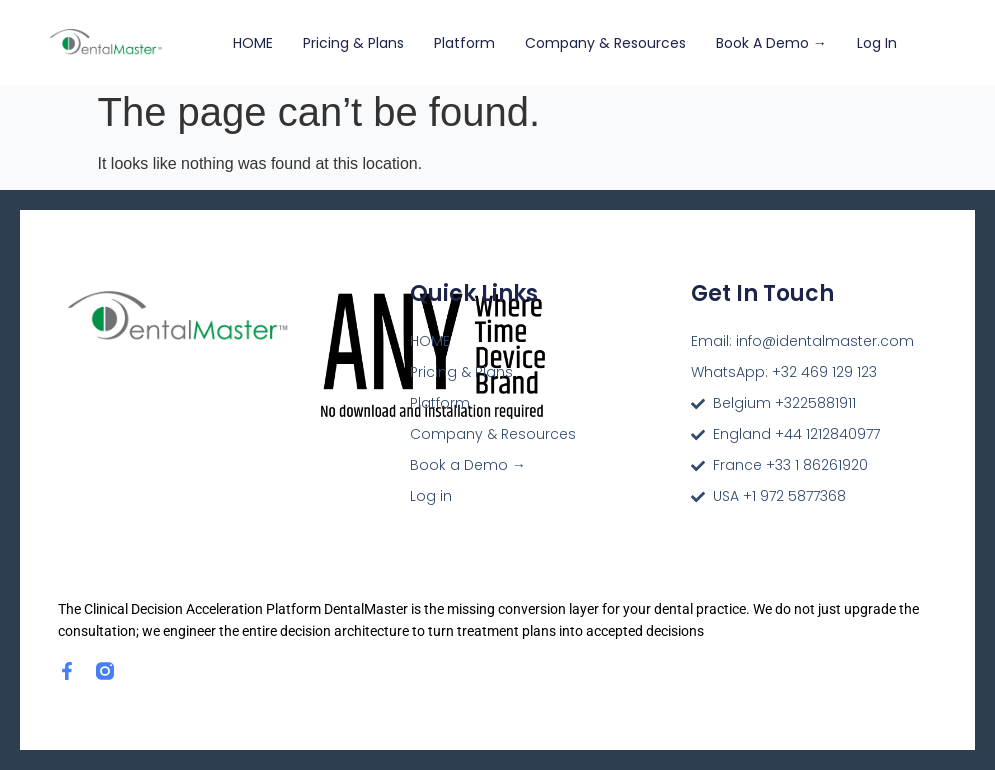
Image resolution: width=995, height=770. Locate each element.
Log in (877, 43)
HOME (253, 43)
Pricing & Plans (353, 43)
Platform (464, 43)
___
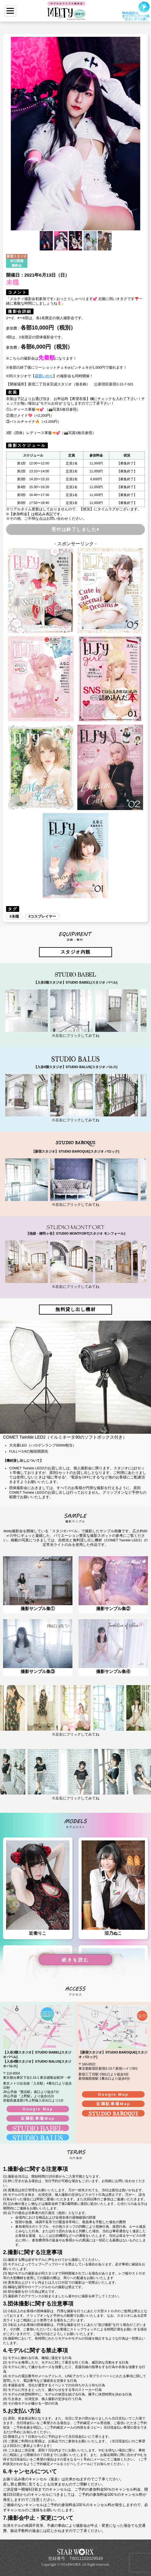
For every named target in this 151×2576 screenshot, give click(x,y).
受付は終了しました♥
___
From the records above, reproduce exactly the lines from the one with "Image resolution: width=995, height=770." to the one with "Platform (464, 43)", both included, and no others.

Image resolution: width=995, height=770. Locate each element.
Log in (877, 43)
HOME (253, 43)
Pricing & Plans (353, 43)
Platform (464, 43)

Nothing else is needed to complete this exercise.